Sunday, December 10, 2023

California Further Strengthens Its Bans on Non-Compete Agreements

On the heels of the enactment of Senate Bill 699, which strengthens California’s prohibitions on non-compete agreements and other restrictive covenants and provides additional employee protections, California is once again strengthening- on its restrictions on non-competes with the October 13, 2023 enactment of Assembly Bill (AB) 1076. AB 1076 imposes notice requirements, compliance deadlines, and amendments to the Business and Professions Code in California, and other updates.


AB 1076, effective January 1, 2024, expressly “codifies” existing case law on Edwards v.
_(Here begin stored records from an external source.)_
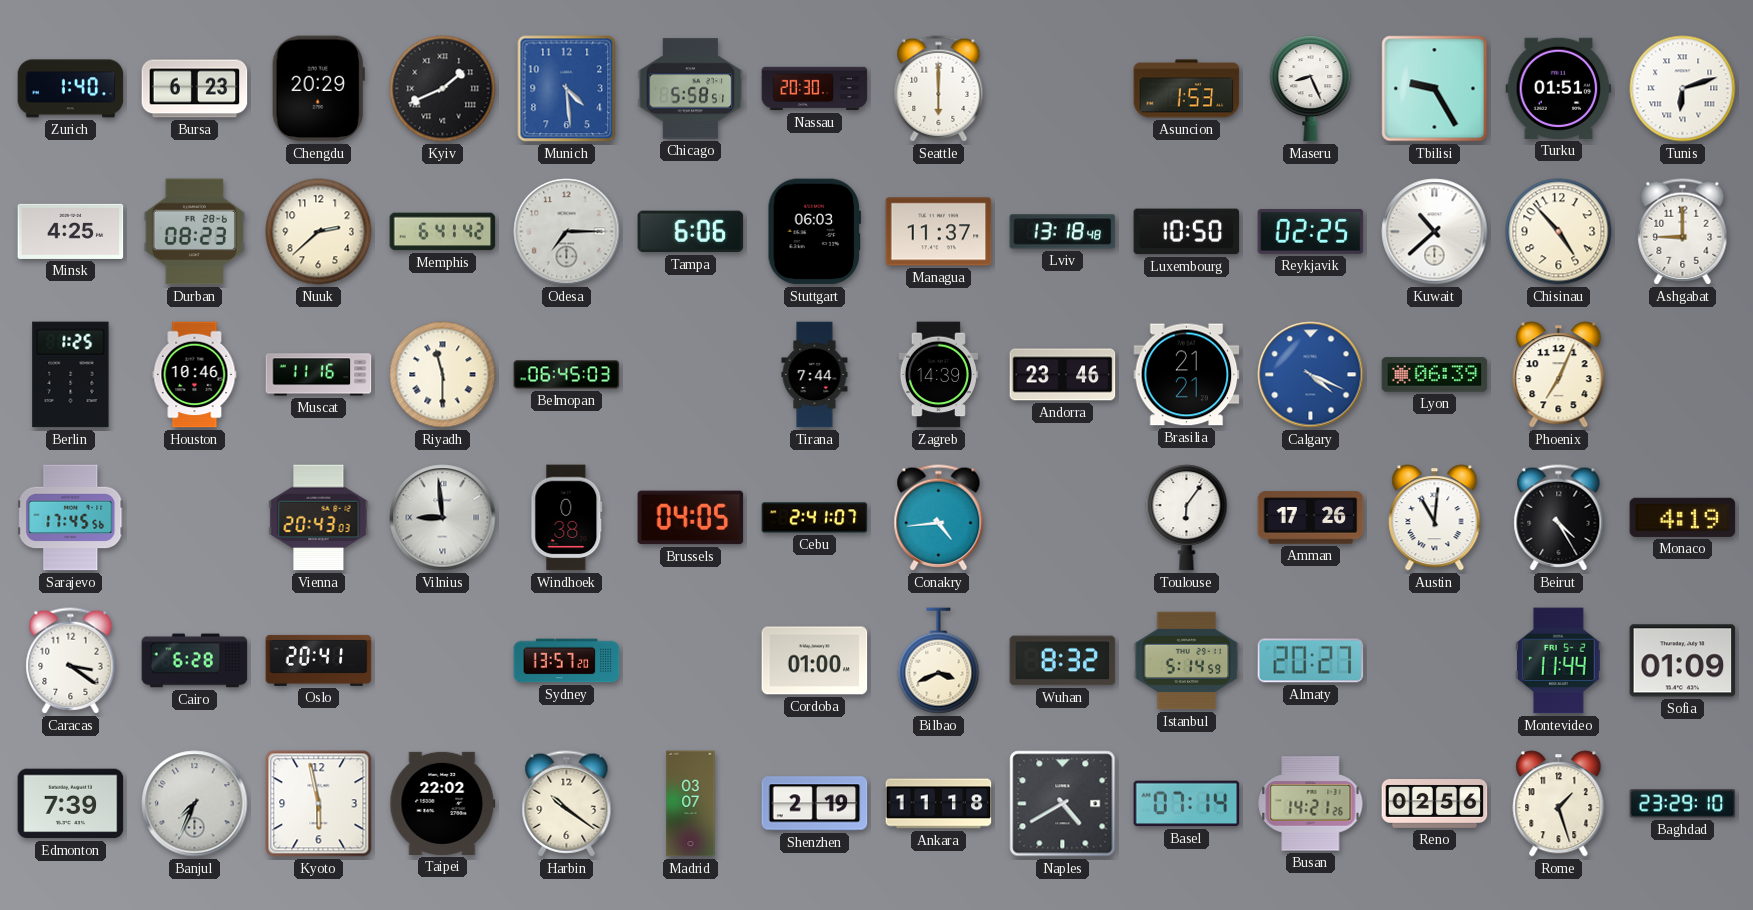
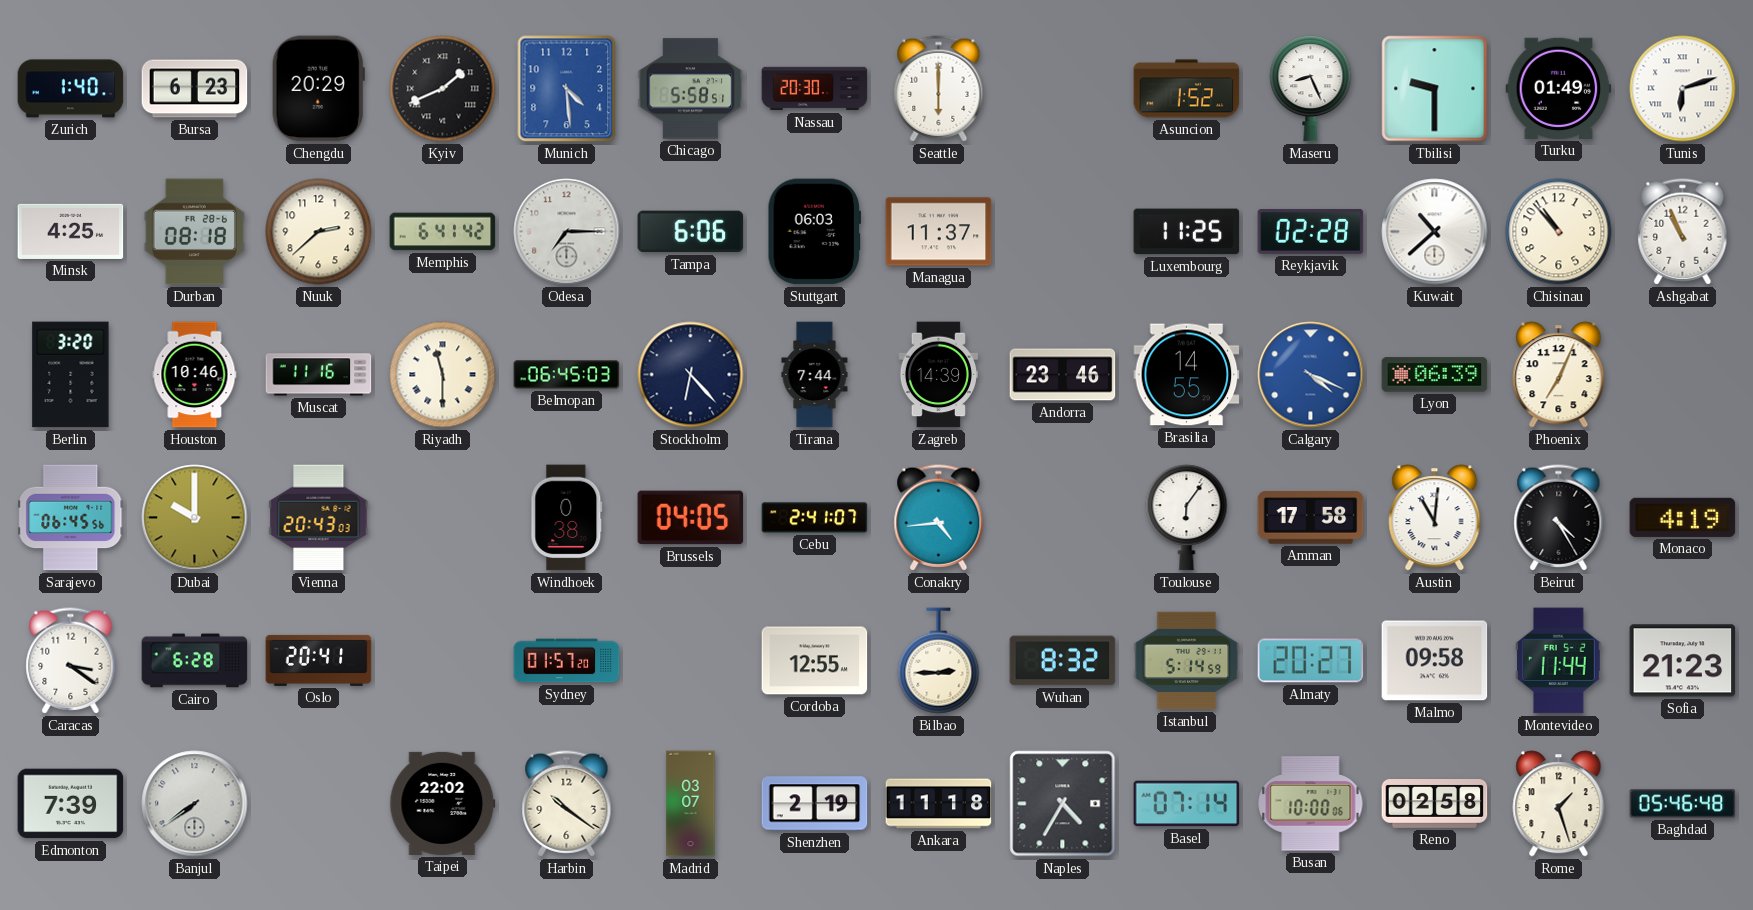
Asuncion: 1:53 -> 1:52
Tbilisi: 9:25 -> 9:30
Turku: 01:51 -> 01:49
Durban: 08:23 -> 08:18
Lviv: 13:18 -> none
Luxembourg: 10:50 -> 11:25
Reykjavik: 02:25 -> 02:28
Chisinau: 4:53 -> 10:53
Ashgabat: 9:00 -> 10:56
Berlin: 1:25 -> 3:20
Stockholm: none -> 6:23
Brasilia: 21:21 -> 14:55
Sarajevo: 17:45 -> 06:45
Dubai: none -> 10:00
Vilnius: 8:59 -> none
Amman: 17:26 -> 17:58
Sydney: 13:57 -> 01:57
Cordoba: 01:00 -> 12:55
Bilbao: 3:41 -> 2:45
Malmo: none -> 09:58
Sofia: 01:09 -> 21:23
Banjul: 7:34 -> 7:39
Kyoto: 5:58 -> none
Naples: 4:40 -> 4:35
Busan: 14:21 -> 10:00
Reno: 02:56 -> 02:58
Baghdad: 23:29 -> 05:46
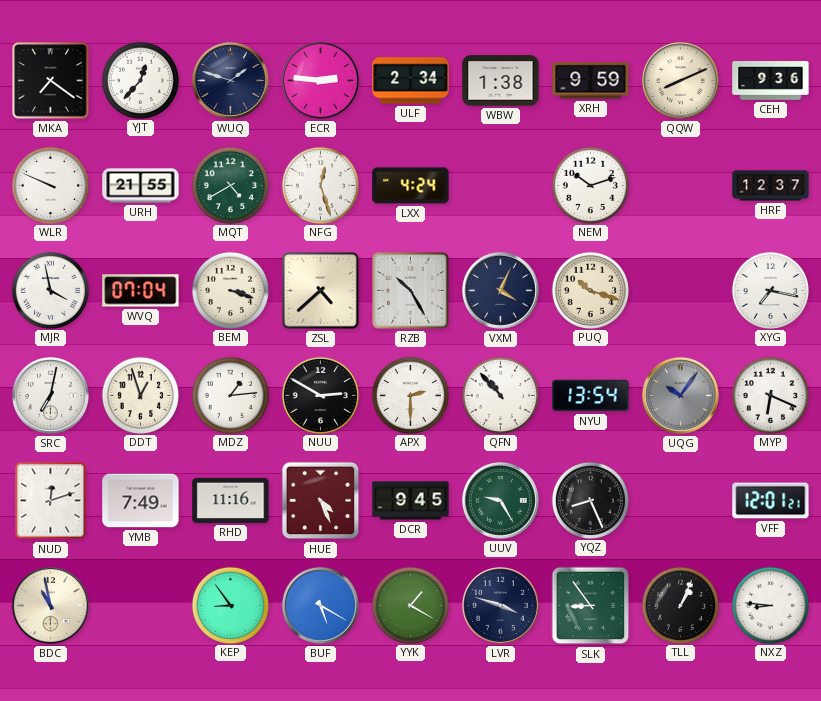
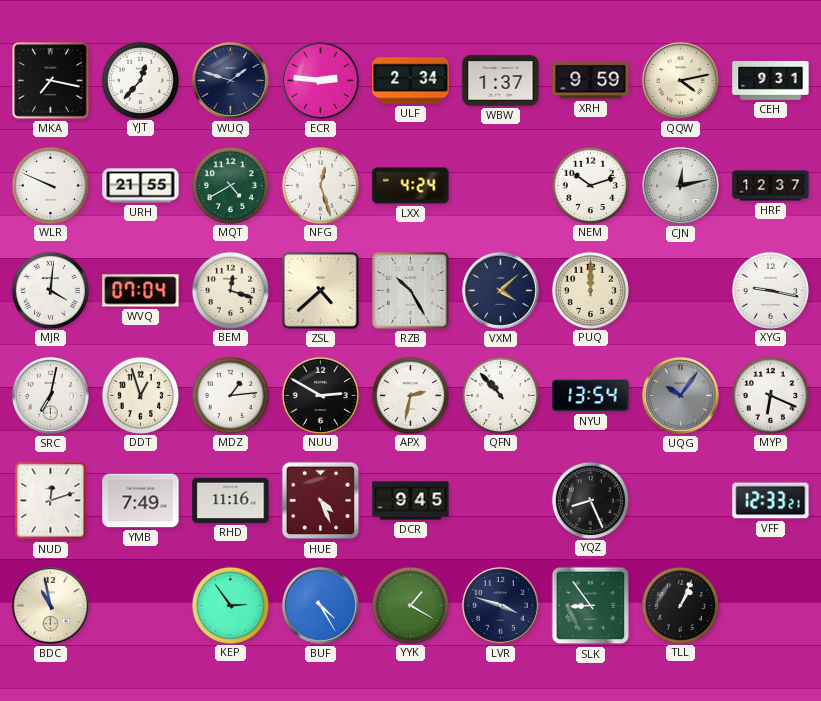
MKA: 7:21 -> 7:17
WBW: 1:38 -> 1:37
QQW: 8:11 -> 4:13
CEH: 9:36 -> 9:31
CJN: none -> 12:13
MJR: 3:58 -> 4:01
BEM: 3:18 -> 12:18
VXM: 4:04 -> 4:08
PUQ: 10:18 -> 12:00
XYG: 7:17 -> 9:17
APX: 2:30 -> 2:32
UUV: 9:25 -> none
VFF: 12:01 -> 12:33
KEP: 8:54 -> 2:54
BUF: 5:20 -> 4:25
NXZ: 8:46 -> none
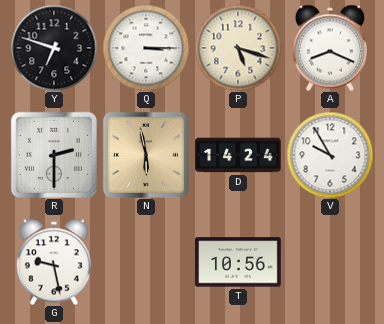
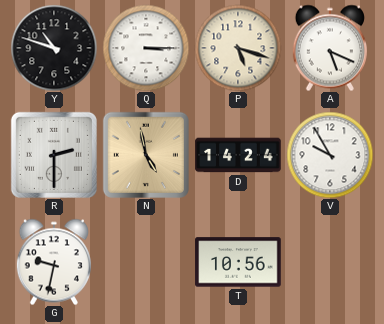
Y: 6:48 -> 10:48
A: 8:19 -> 5:19
N: 5:58 -> 4:58
G: 9:28 -> 9:32
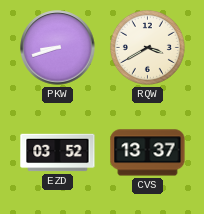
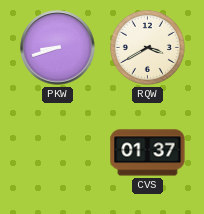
EZD: 03:52 -> none
CVS: 13:37 -> 01:37
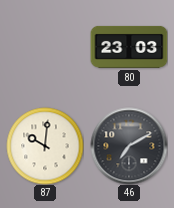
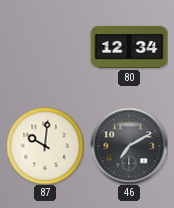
80: 23:03 -> 12:34
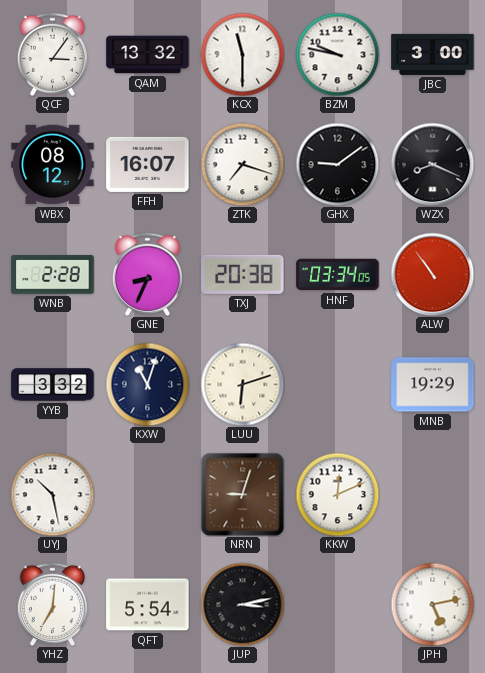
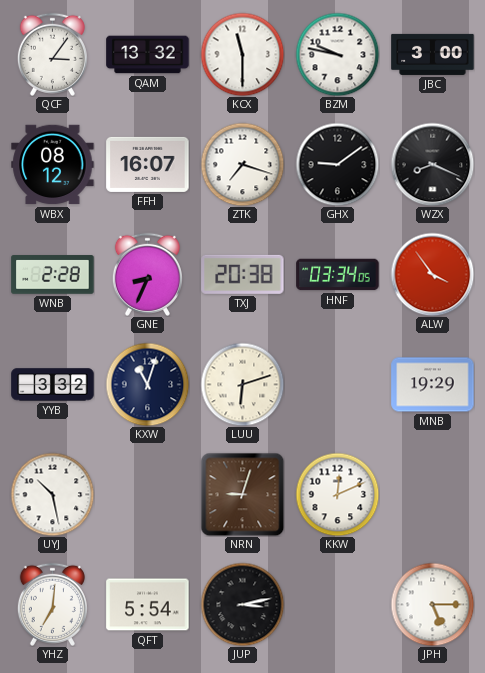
ALW: 10:54 -> 3:54
JPH: 5:13 -> 5:15
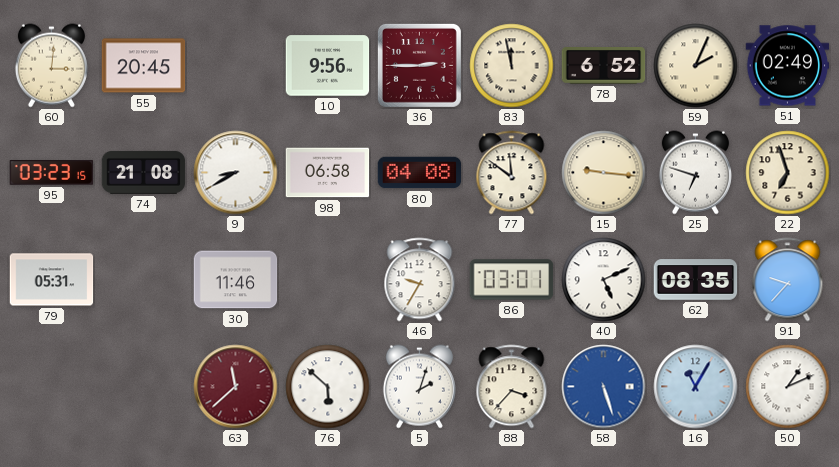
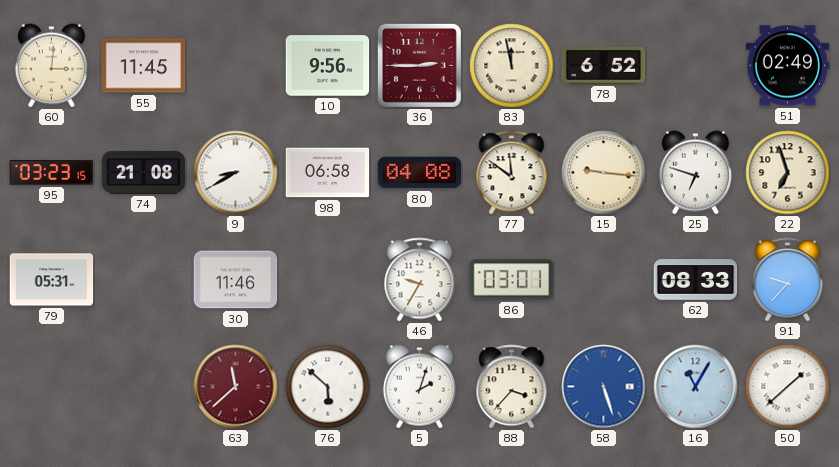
55: 20:45 -> 11:45
59: 2:04 -> none
40: 5:11 -> none
62: 08:35 -> 08:33
50: 1:11 -> 1:38
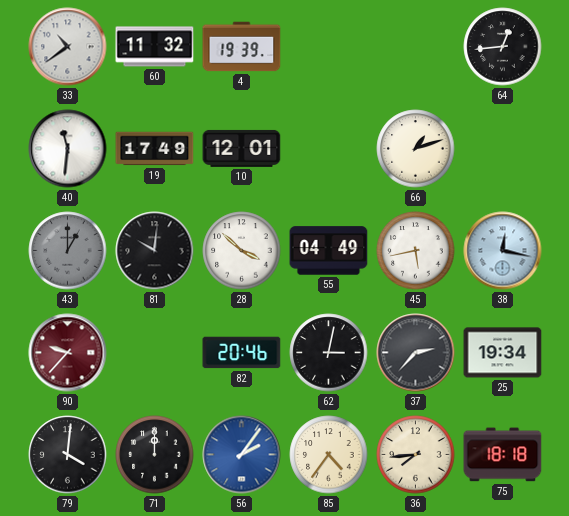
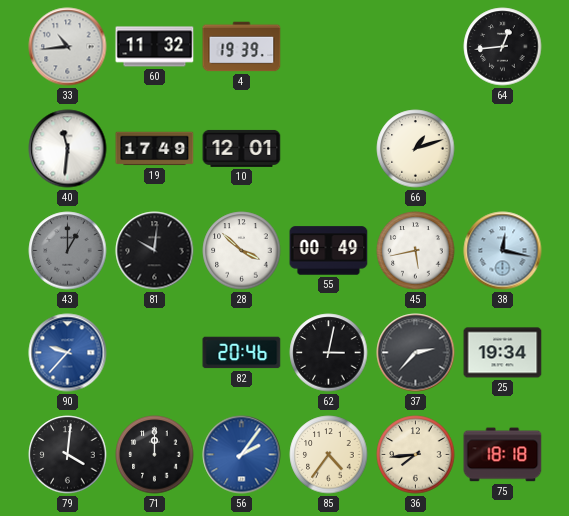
33: 10:39 -> 10:44
55: 04:49 -> 00:49
90 dial: burgundy -> blue
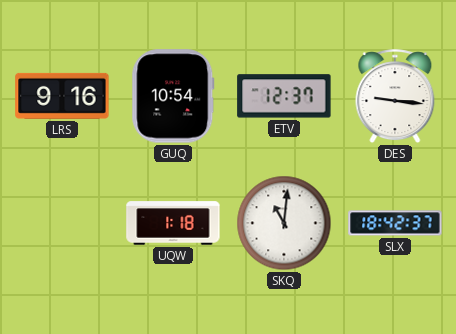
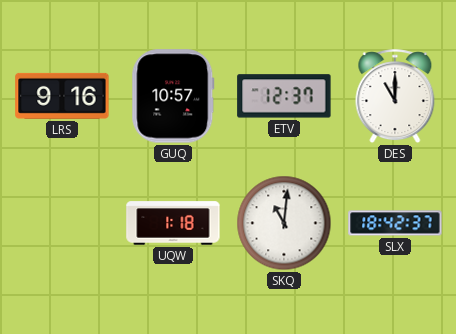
GUQ: 10:54 -> 10:57
DES: 9:16 -> 11:00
Arthur Andersen LLP (2008) 44 Cal.4th 937 and amended Section 16600 of the California Business and Professions Code to “read broadly” and “exclude the application of any non-competition agreement in the employment context, or any non- competition in any employment contract, however slightly tailored,” unless a specific exemption applies.

on Edwards, the noncompetition agreement prohibited Edwards from “soliciting” any client at Andersen’s Los Angeles office for one year after termination. The California Supreme Court rejected Andersen’s contention that it should adopt a narrowly restrictive exception to Section 16600 and concluded that Andersen’s noncompetition agreement (nonsolicitation of customer provision) was invalid.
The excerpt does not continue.